First of all, we need to understand what is the in-order traversal of a binary tree: traverse the tree in the way of visiting the left subtree-the root node-the right subtree, and we follow the same way when visiting the left subtree or the right subtree Traverse until the complete tree is traversed. Therefore, the entire traversal process is naturally recursive, and we can directly simulate this process with a recursive function.

class Solution {
    public List<Integer> middleTraversal(TreeNode root) {
        List<Integer> res = new ArrayList<Integer>();
        minorder(root, res);
        return res;
    }
//如果节点不为空，遍历左子树，直到叶子结点，加入结果集，再遍历该节点的右子树
    public void minorder(TreeNode root, List<Integer> res) {
        if (root == null) {
            return;
        }
        minorder(root.left, res);
        res.add(root.val);
        minorder(root.right, res);
    }
}

2.Non-recursive (using the stack to simulate recursion): ideas and algorithms

Until we are in the sequence are arranged in order: 左节点，根节点，右节点. Then we cannot release the front node after passing the root node, because it will be used later. So be 用栈先储存.
Its rules are roughly as follows:

• Stack 依次存入左节点所有点until the leftmost is at the top of the stack.
• Start 抛出栈顶并访问.

Feasibility analysis: the middle order is 左—中—右the order. After visiting the left. When the current point is thrown, it means that the left side has been visited (or it is the left side), then the right side of the current point needs to be visited first. Then this 右节点把它当成根节点重复相同操作(because the right node must meet the order of left and then right).

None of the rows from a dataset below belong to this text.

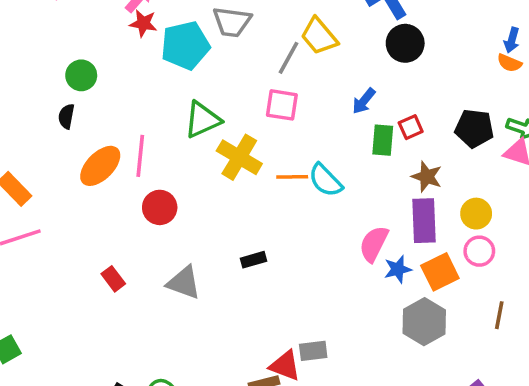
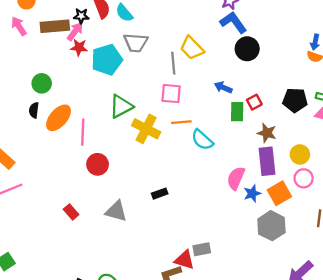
gray line: (289, 58) -> (173, 63), turned -30
blue arrow: (364, 101) -> (223, 87), turned 78
orange ellipse: (100, 166) -> (59, 118), moved
orange line: (292, 177) -> (181, 122), moved

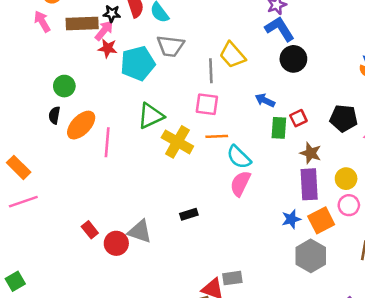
red circle: (98, 164) -> (116, 243), moved
pink semicircle: (236, 178) -> (240, 184), moved

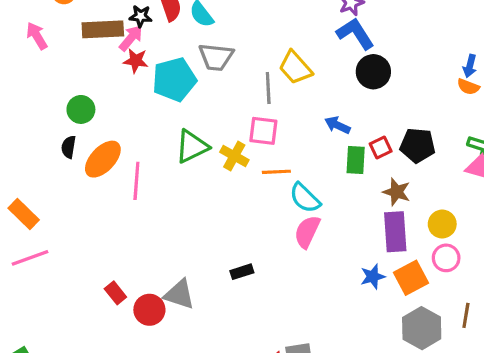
pink arrow: (42, 22) -> (37, 36), moved
black pentagon: (344, 118) -> (418, 145), moved
yellow cross: (177, 142) -> (234, 156), moved, size x0.7
gray hexagon: (311, 256) -> (422, 328), moved

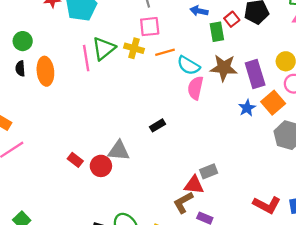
orange ellipse: (103, 159) -> (45, 71), turned -36
pink line: (136, 181) -> (86, 58), moved
brown star: (397, 192) -> (224, 68), moved, size x1.4

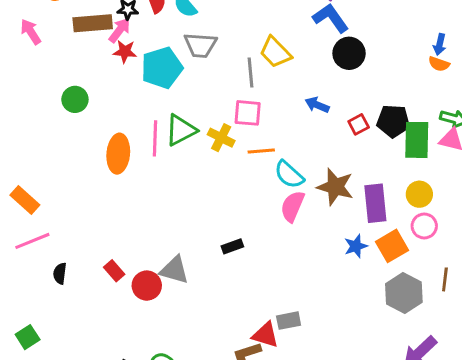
green rectangle: (217, 32) -> (417, 140), moved, size x1.4
black semicircle: (20, 68) -> (60, 273), moved
orange ellipse: (45, 71) -> (118, 154), moved

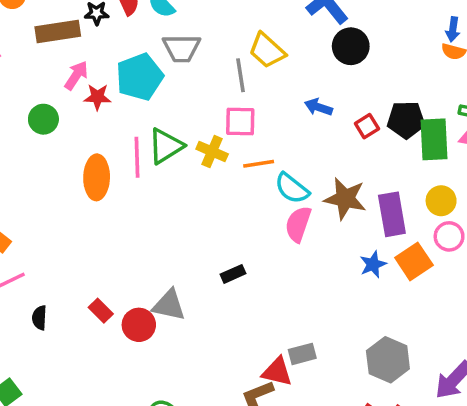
pink arrow: (120, 30) -> (76, 75), moved
red star: (125, 51) -> (97, 97), moved
gray hexagon: (404, 293) -> (388, 360), moved

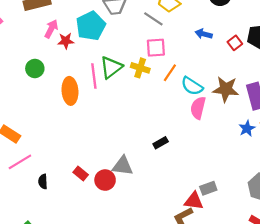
gray line: (240, 75) -> (153, 19), turned -42
green circle: (43, 119) -> (35, 69), moved
orange line: (259, 164) -> (170, 73), turned -42

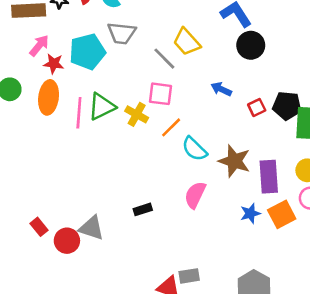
orange ellipse: (70, 91) -> (49, 97), moved
pink semicircle: (198, 108) -> (195, 195), moved

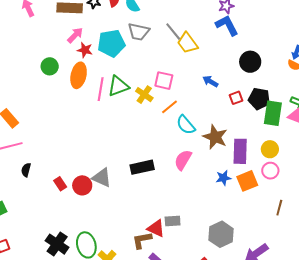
black circle: (251, 45) -> (250, 62), moved
gray line: (164, 59) -> (173, 31), moved
black rectangle: (143, 209) -> (142, 167), size x1.6
red rectangle: (39, 227) -> (60, 184), moved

This actually simulates a recursive process, and you need to think about it yourself.

  //中序遍历，左-根-右
    //利用栈来存储节点，当当前节点不为空的时候，将当前节点压入栈中，然后找到最左边的叶子，否则root=当前节点，寻找右子树的最左节点，循环下去，知道栈为空，root也为空    
public List<Integer> inorderTraversal(TreeNode root) {
        List<Integer> res=new ArrayList<>();
        Stack<TreeNode> stack=new Stack<>();
        while(!stack.isEmpty()||root!=null){
            if(root!=null){
                stack.push(root);
                root=root.left;
            }else{
                root=stack.pop();
                res.add(root.val);
                root=root.right;
            }       
        }
        return res;
    }

3. Non-recursive constant space (Morris): ideas and algorithms

This is what I encountered when looking at the solution of the problem when I was trying to brush the problem. This algorithm uses the rightmost leaf node of the left subtree of the root node to point to the root node, that is, to find the precursor of the root.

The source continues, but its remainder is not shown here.